5.  Enforce the Approximation Standard:  What this means is that whatever the arrangement was before the divorce was filed should remain in place to the greatest extent possible.  This means that, in the case of a dispute, whichever parent was the primarily caretaker before the divorce should continue on as the primary caretaker.  This would probably settle matters in 99.9% of cases and eliminate the need for ongoing expensive litigation that consumes all marital assets including the childrens' college funds.  It would be like floride in the proverbial legal waters.  In so many cases, abusive men sue for the custody of the children, win custody, and then immediately hand over the care and upbringing of the children to various nannies, while they continue on with lengthy hours at work and extensive business trips.  What in the world is the point of that?

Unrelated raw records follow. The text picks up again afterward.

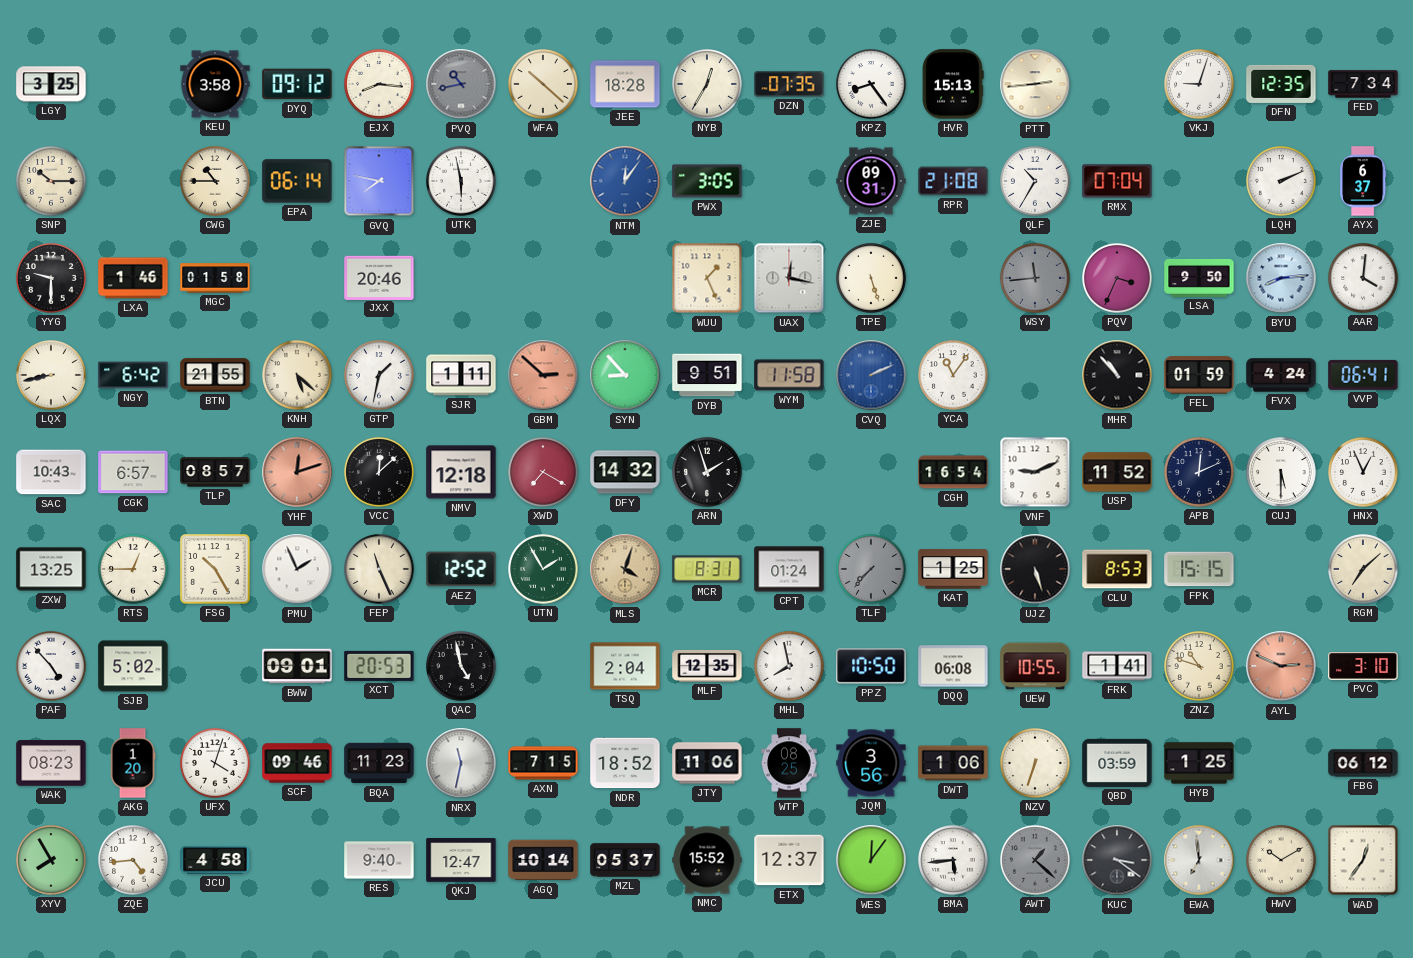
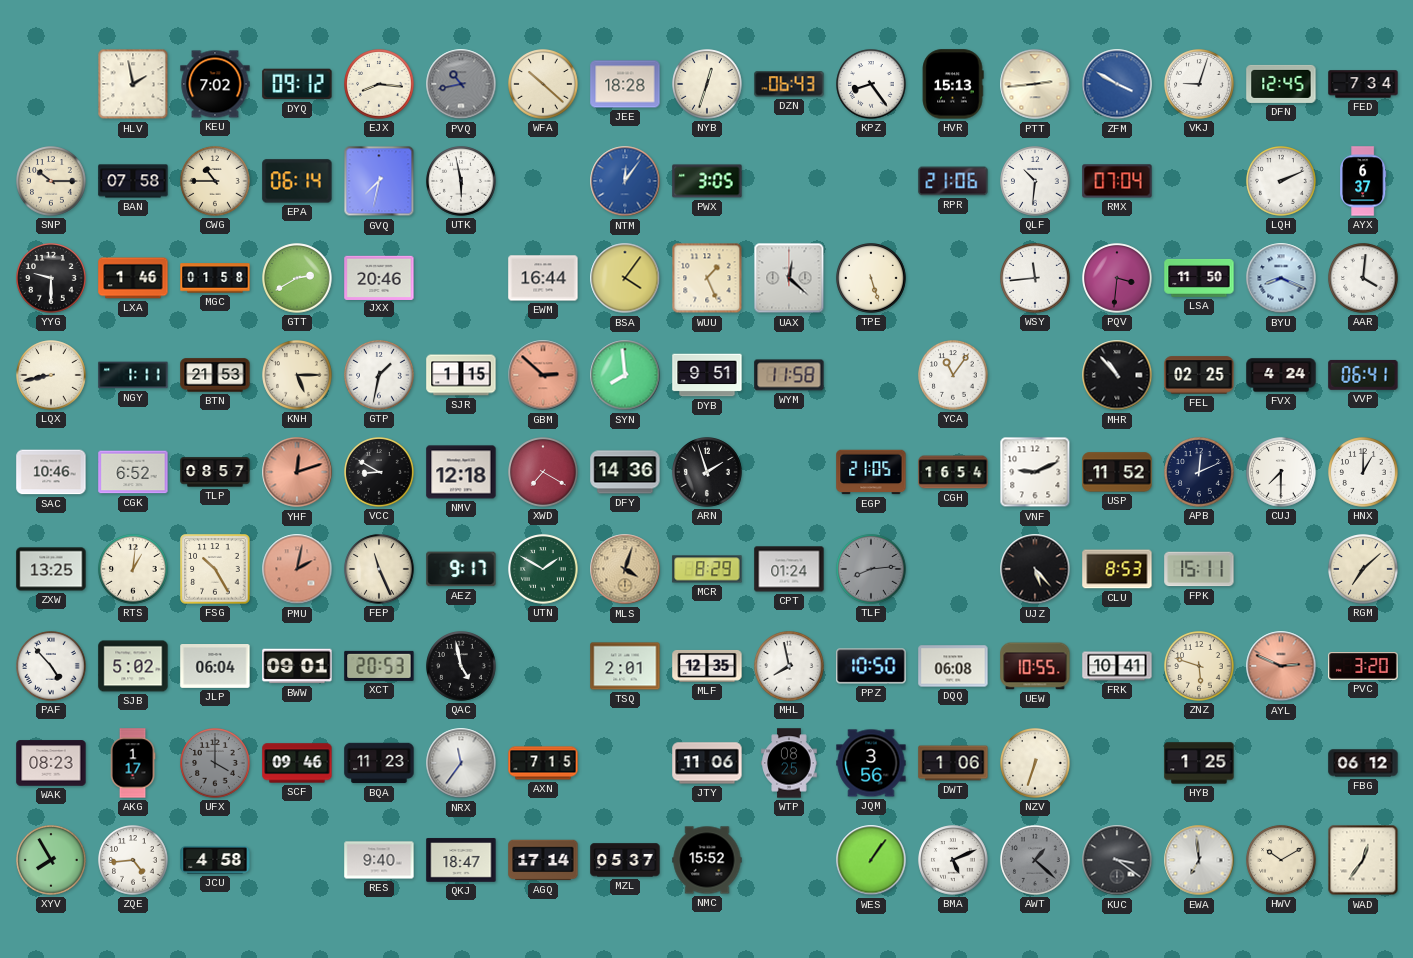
LGY: 3:25 -> none
HLV: none -> 1:58
KEU: 3:58 -> 7:02
NYB: 12:35 -> 12:33
DZN: 07:35 -> 06:43
ZFM: none -> 3:50
DFN: 12:35 -> 12:45
BAN: none -> 07:58
GVQ: 7:47 -> 7:32
ZJE: 09:31 -> none
RPR: 21:08 -> 21:06
QLF: 10:35 -> 10:31
GTT: none -> 2:40
EWM: none -> 16:44
BSA: none -> 4:06
UAX: 12:17 -> 12:22
WSY dial: grey -> white
PQV: 3:34 -> 3:31
LSA: 9:50 -> 11:50
BYU: 8:14 -> 8:19
NGY: 6:42 -> 1:11
BTN: 21:55 -> 21:53
KNH: 5:22 -> 5:15
SJR: 1:11 -> 1:15
SYN: 8:53 -> 7:59
CVQ: 2:11 -> none
FEL: 01:59 -> 02:25
SAC: 10:43 -> 10:46
CGK: 6:57 -> 6:52
VCC: 12:08 -> 8:50
DFY: 14:32 -> 14:36
EGP: none -> 21:05
CUJ: 5:30 -> 7:30
HNX: 12:56 -> 1:00
RTS: 12:45 -> 1:01
PMU: 1:56 -> 2:02
PMU dial: white -> salmon
AEZ: 12:52 -> 9:17
UTN: 1:55 -> 1:50
MCR: 8:31 -> 8:29
TLF: 7:37 -> 8:14
KAT: 1:25 -> none
UJZ: 5:27 -> 5:23
FPK: 15:15 -> 15:11
JLP: none -> 06:04
TSQ: 2:04 -> 2:01
FRK: 1:41 -> 10:41
ZNZ: 10:48 -> 5:48
PVC: 3:10 -> 3:20
AKG: 1:20 -> 1:17
UFX: 4:03 -> 4:00
UFX dial: white -> grey
NRX: 11:32 -> 11:36
NDR: 18:52 -> none
QBD: 03:59 -> none
QKJ: 12:47 -> 18:47
AGQ: 10:14 -> 17:14
ETX: 12:37 -> none
WES: 12:06 -> 1:06
BMA: 5:44 -> 5:11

6.  Build Bridges With Other Groups Who Have Related Interests:  There are many other groups who deal with family court who have very similar interests.  For example, there are protective fathers who face very similar injustice and discrimination in family court and are not heard when they describe the abuse they have suffered.  In addition, many responsible fathers have not had their day in court and have been subject to similar arbitrary court rulings and kangaroo court proceedings.  These are really powerful agents for change for the better and we would do well to work with them on creating positive change.  In addition, there is the larger disability community that is also terribly mishandled within the courtroom setting.  These are folks with both visible and invisible disabilities who find that the simple fact that they have some kind of disability gets used as a basis for denying them access to their children, or places them in a situation where they are subjected to crushing financial losses in family court simply by virtue of having a disability.  If we work together with folks like this, I think we can really make a considerable impact on creating changes for the better in family court.

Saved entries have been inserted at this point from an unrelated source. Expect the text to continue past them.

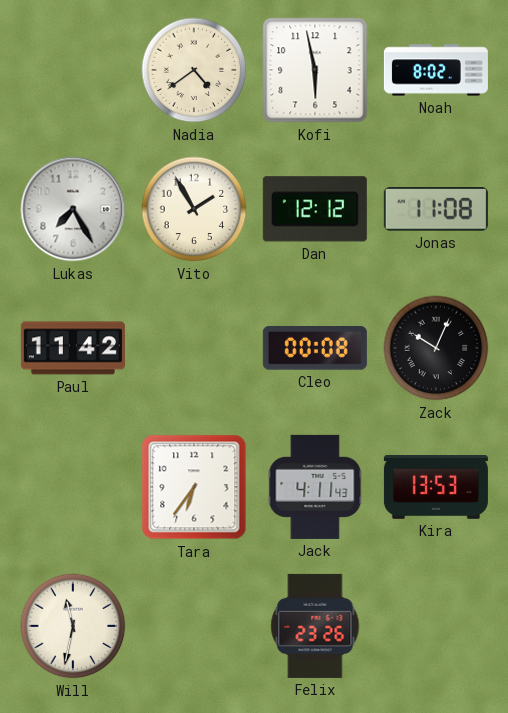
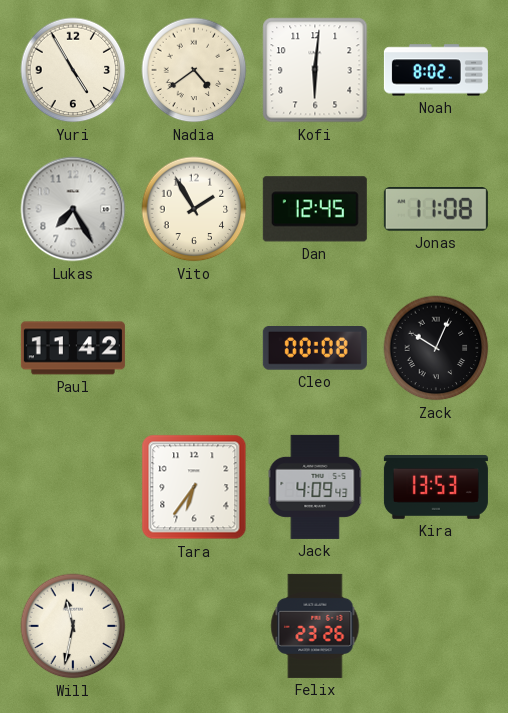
Yuri: none -> 4:55
Kofi: 5:58 -> 6:01
Dan: 12:12 -> 12:45
Jack: 4:11 -> 4:09
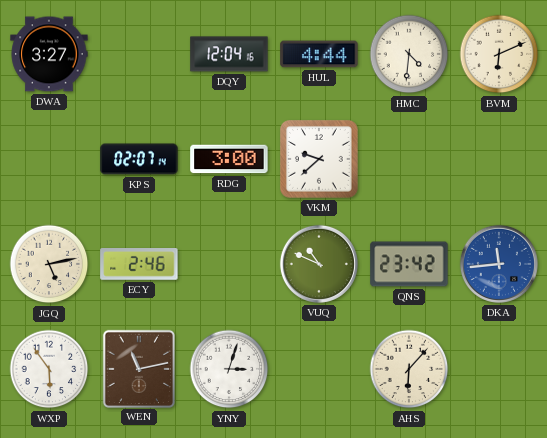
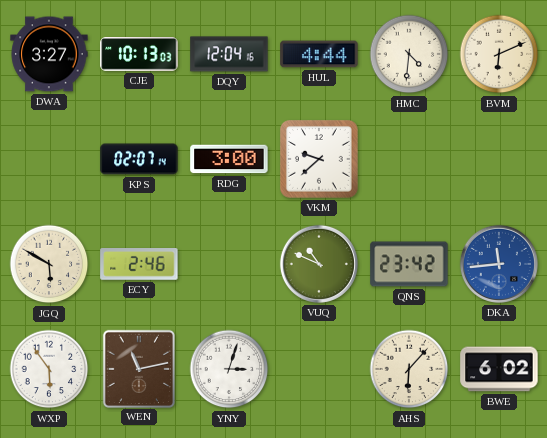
CJE: none -> 10:13
JGQ: 5:13 -> 5:50
BWE: none -> 6:02
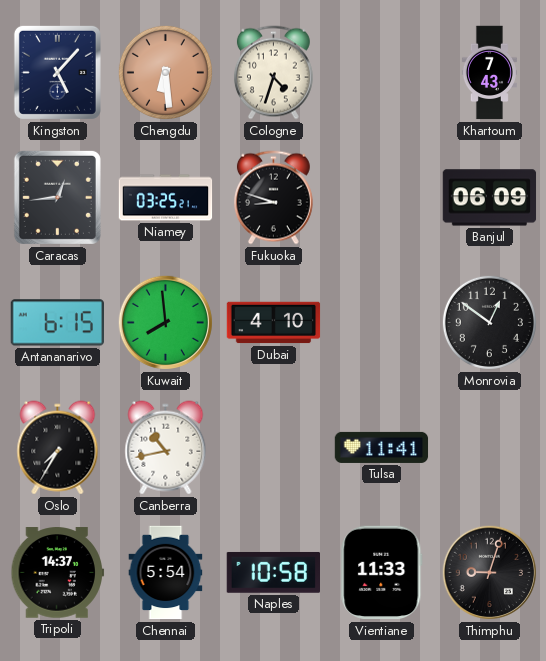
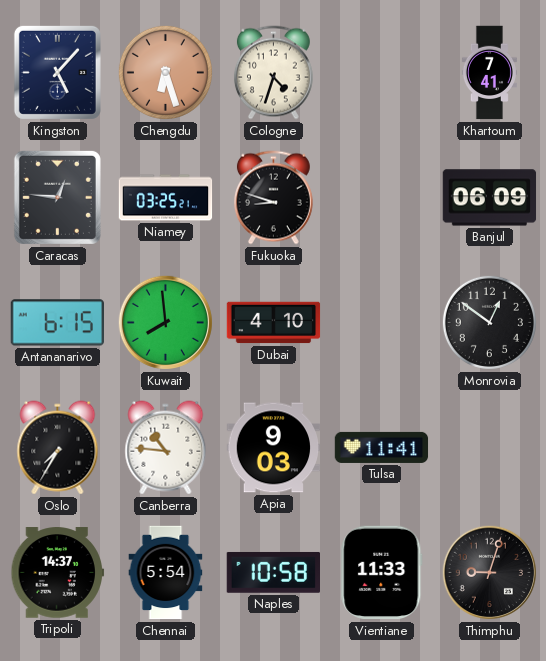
Chengdu: 6:29 -> 6:27
Khartoum: 7:43 -> 7:41
Caracas: 12:44 -> 12:46
Canberra: 10:43 -> 10:46
Apia: none -> 9:03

7.  Enforcement of the ADA and the ADAAA:  The vast majority of women in high conflict divorce face multiple challenges in family court where so many of the procedures and processes have broken down.  As a result, many are experiencing legal abuse syndrome or some other form of post traumatic stress disorder.  Others may have developed both physical and psychiatric difficulties as a consequence of living with an abuser.  For that reason, we need to ensure that women such as this receive reasonable accommodations and protection against discrimination based upon their disability.  Preferably, we need to develop a strong group of ADA Advocates trained by Dr. Karin Huffer of Equal Access Associates to accompany litigants into family court to ensure that litigant's ADA and ADAAA rights are enforced.  We need to work with family court to educate court personnel in regard to the rights of litigants under the ADA and the ADAAA and we need to continue to insist that litigants with disabilities receive the rights to which they are entitled.

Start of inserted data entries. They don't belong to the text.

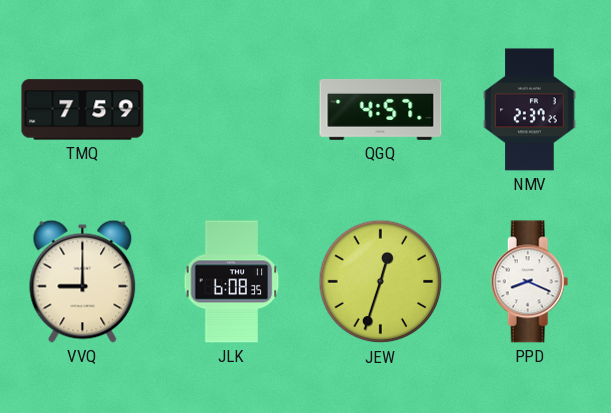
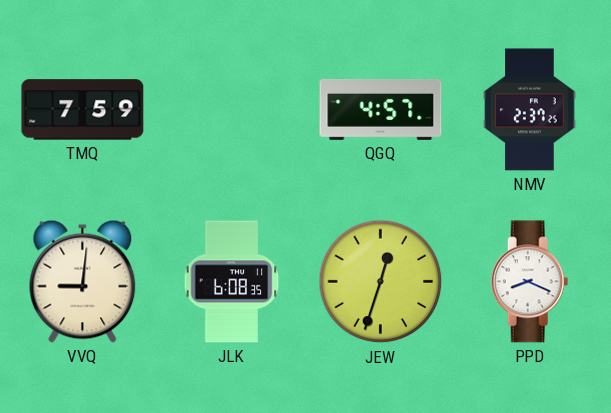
VVQ: 9:00 -> 9:01
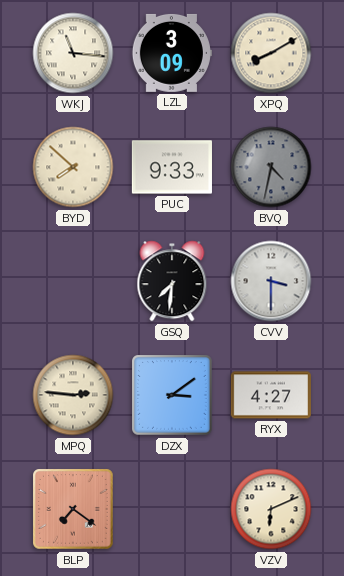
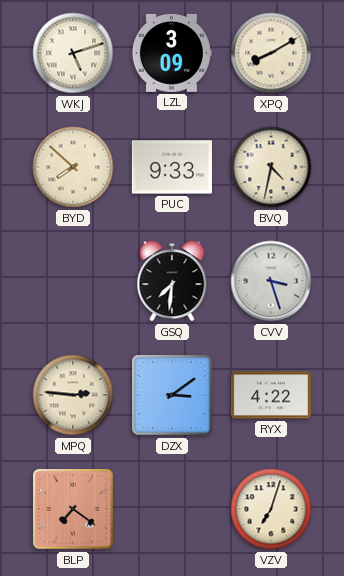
WKJ: 11:16 -> 5:12
BVQ dial: grey -> cream
CVV: 3:30 -> 3:27
RYX: 4:27 -> 4:22
VZV: 6:11 -> 7:03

What I have written here in this mission statement is simply a template arising from Mr. Bancrofts ideas.  I've mixed in my own thoughts based upon my experiences in my own custody battle.  I am happy to change and adjust this statement as people continue to propose their ideas and recommendations.  However, without a clear statement of purpose, I think it will be difficult for our movement to be organized and effective.  So at the start of our campaign, I thought I would simply throw out this mission statement so you would all have an opportunity to reflect upon it, and hopefully it will provide us with a solid foundation to build upon.